The Dark Energy Spectroscopic Instrument (DESI) survey will measure large-scale structures using quasars as direct tracers of dark matter in the redshift range 0.9<z<2.1 and using Ly-alpha forests in quasar spectra at z>2.1. We present several methods to select candidate quasars for DESI, using input photometric imaging in three optical bands (g, r, z) from the DESI Legacy Imaging Surveys and two infrared bands (W1, W2) from the Wide-field Infrared Explorer (WISE). These methods were extensively tested during the Survey Validation of DESI. In this paper, we report on the results obtained with the different methods and present the selection we optimized for the DESI main survey. The final quasar target selection is based on a Random Forest algorithm and selects quasars in the magnitude range 16.5<r<23. Visual selection of ultra-deep observations indicates that the main selection consists of 71% quasars, 16% galaxies, 6% stars and 7% inconclusive spectra. Using the spectra based on this selection, we build an automated quasar catalog that achieves a >99% purity for a nominal effective exposure time of ~1000s. With a 310 per sq. deg. target density, the main selection allows DESI to select more than 200 QSOs per sq. deg. (including 60 quasars with z>2.1), exceeding the project requirements by 20%. The redshift distribution of the selected quasars is in excellent agreement with quasar luminosity function predictions.
Paper Structure (27 sections, 21 figures, 4 tables)

This paper contains 27 sections, 21 figures, 4 tables.

Figures (21)

  • Figure 1: Distribution of the PSF Depth $r$ in the DR9 Legacy Imaging surveys footprint. The $r$-band is used to define the magnitude limit for DESI QSO target selection. The solid black line shows the Galactic plane. Three different imaging footprints are highlighted. The blue region is the combination of BASS and MzLS (designated as North region in the paper). The red region is the DES part of DECaLS. The green region, which excludes the red and the blue regions, is the non-DES part of DECaLS. The union of red and the green regions is named as South region in the paper.
  • Figure 2: Colors in the optical or near-infrared of objects photometrically classified as stars (red) or spectroscopically classified as QSOs (from blue to yellow dots, depending on their redshift).

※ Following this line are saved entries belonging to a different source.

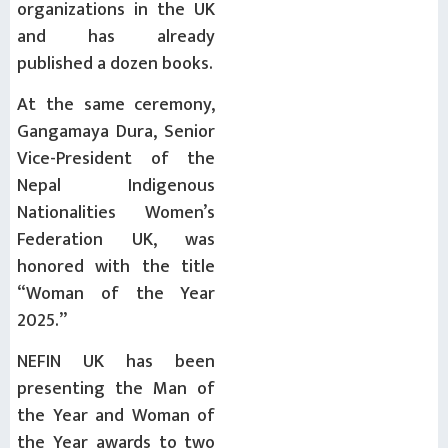
organizations in the UK
and has already
published a dozen books.
At the same ceremony,
Gangamaya Dura, Senior
Vice-President of the
Nepal Indigenous
Nationalities Women’s
Federation UK, was
honored with the title
“Woman of the Year
2025.”
NEFIN UK has been
presenting the Man of
the Year and Woman of
the Year awards to two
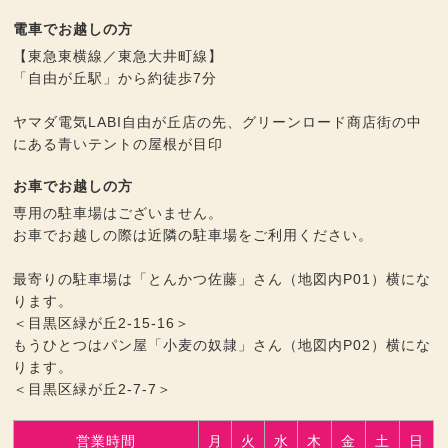
電車でお越しの方
【東急東横線／東急大井町線】
「自由が丘駅」から約徒歩7分
ヤマダ電気LABI自由が丘店の先、グリーンロード商店街の中
にある青いテントの屋根が目印
お車でお越しの方
専用の駐車場はございません。
お車でお越しの際は近隣の駐車場をご利用ください。
最寄りの駐車場は「とんかつ佐藤」さん（地図内P01）横にな
ります。
＜目黒区緑が丘2-15-16＞
もうひとつはパン屋「小麦の奴隷」さん（地図内P02）横にな
ります。
＜目黒区緑が丘2-7-7＞
営業時間
月
火
水
木
金
土
日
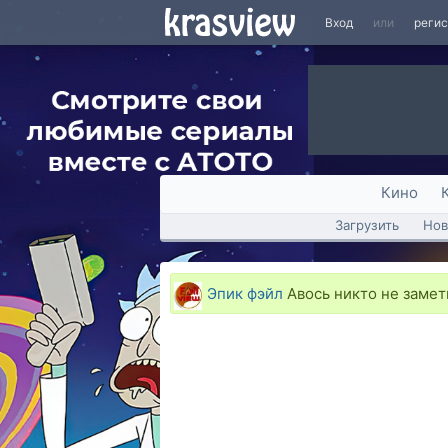
Вход
или
реги
Кино
Загрузить
Нов
Эпик фэйл
Авось никто не замет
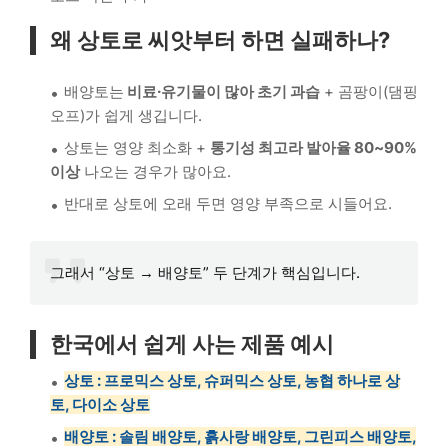
왜 상토로 씨앗부터 하면 실패하나?
배양토는
비료·유기물이 많아 초기 과습
+ 곰팡이(댐핑
오프)가 쉽게 생깁니다.
상토는 영양 최소화 +
통기성 최고라 발아율 80~90%
이상
나오는 경우가 많아요.
반대로 상토에 오래 두면 영양 부족으로 시들어요.
그래서 “상토 → 배양토” 두 단계가 핵심입니다.
한국에서 쉽게 사는 제품 예시
상토 : 프로믹스 상토, 슈퍼믹스 상토, 농협 하나로 상
토, 다이소 상토
배양토 : 솔림 배양토, 흙사랑 배양토, 그린피스 배양토,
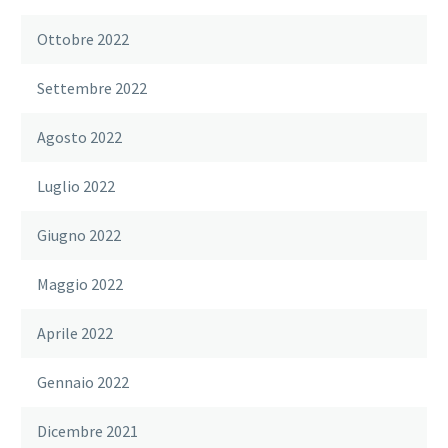
Ottobre 2022
Settembre 2022
Agosto 2022
Luglio 2022
Giugno 2022
Maggio 2022
Aprile 2022
Gennaio 2022
Dicembre 2021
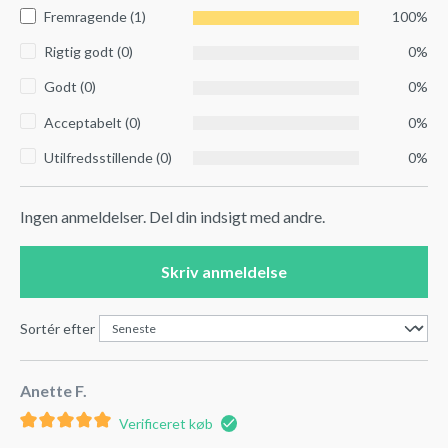
Fremragende (1)
100%
Rigtig godt (0)
0%
Godt (0)
0%
Acceptabelt (0)
0%
Utilfredsstillende (0)
0%
Ingen anmeldelser. Del din indsigt med andre.
Skriv anmeldelse
Sortér efter
Anette F.
Verificeret køb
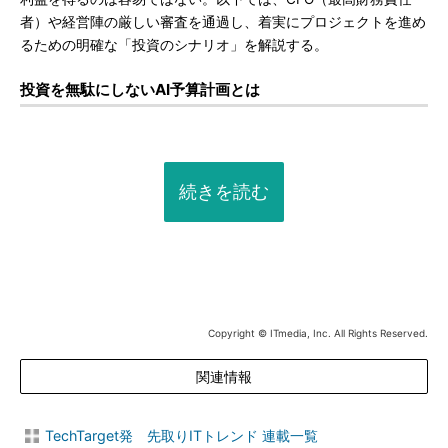
者）や経営陣の厳しい審査を通過し、着実にプロジェクトを進め
るための明確な「投資のシナリオ」を解説する。
投資を無駄にしないAI予算計画とは
続きを読む
Copyright © ITmedia, Inc. All Rights Reserved.
関連情報
TechTarget発 先取りITトレンド 連載一覧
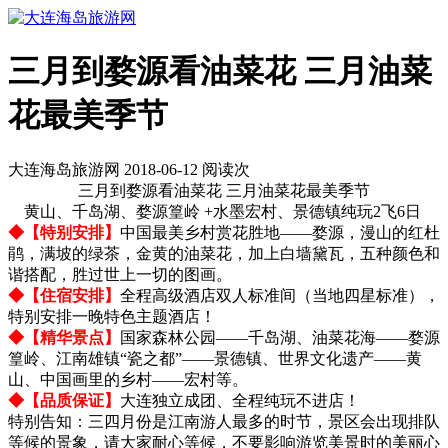
三月到婺源看油菜花 三月油菜
花最美季节
大连海岛旅游网 2018-06-12 阅读
次
三月到婺源看油菜花 三月油菜花最美季节
黄山、千岛湖、婺源篁岭 +水墨宏村、景德镇纯玩2飞6日
◆【特别安排】
中国最美乡村赏花胜地——婺源，漫山的红杜
鹃，满坡的绿茶，金黄的油菜花，加上白墙黛瓦，五种颜色和
谐搭配，胜过世上一切的图画。
◆【住宿安排】
全程高级酒店双人标准间（当地四星标准），
特别安排一晚特色主题酒店！
◆【精华景点】
国家森林公园——千岛湖、油菜花海——婺源
篁岭、江南雄镇“瓷之都”——景德镇、世界文化遗产——黄
山、中国画里的乡村——宏村等。
◆【品质保证】
大连独立成团、全程纯玩不进店！
特别告知：三四月份是江南游人最多的时节，景区会出现排队
等候的景象，请大家耐心等候，不要影响游览美景时的美丽心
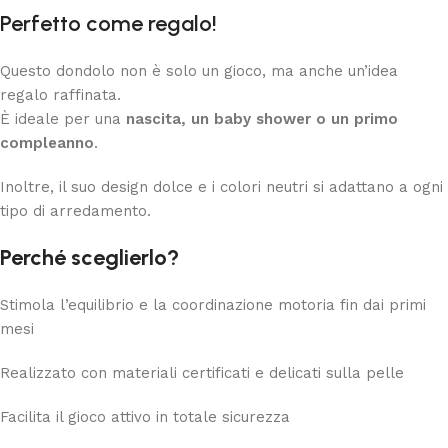
Perfetto come regalo!
Questo dondolo non è solo un gioco, ma anche un’idea
regalo raffinata.
È ideale per una
nascita, un baby shower o un primo
compleanno
.
Inoltre, il suo design dolce e i colori neutri si adattano a ogni
tipo di arredamento.
Perché sceglierlo?
Stimola l’equilibrio e la coordinazione motoria fin dai primi
mesi
Realizzato con materiali certificati e delicati sulla pelle
Facilita il gioco attivo in totale sicurezza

The color $grz - W$ allows us to reject stars based on the "infrared excess" of QSOs.
  • Figure 3: Density map of the DR9 QSO target selection. The solid black and dashed blue lines show respectively the Galactic plane and the plane of the Sagittarius Stream.
  • Figure 4: Relative QSO target density in the North, South (Non-DES) and South (DES) regions as a function of each observational parameter (see Sec. \ref{['sec:parameters']} for the definition of the parameters). The relative QSO target density is a mean value after rejecting outliers. The histograms represent the distributions of each observational parameter in the three regions. The color code is blue, green and red, respectively, for the North, South (Non-DES) and South (DES) regions.
  • Figure 5: Relative $\chi^2$ difference between extended and 'PSF' models as a function of the $\chi^2$ difference, for COSMOS/HST objects. The violet dots correspond to objects confirmed as point-like sources in HST imaging. The green dots correspond to objects identified as extended galaxies in the HST imaging. The blue dots are HST point-like sources that are classified as extended objects in the DECaLS DR9 photometric catalogs.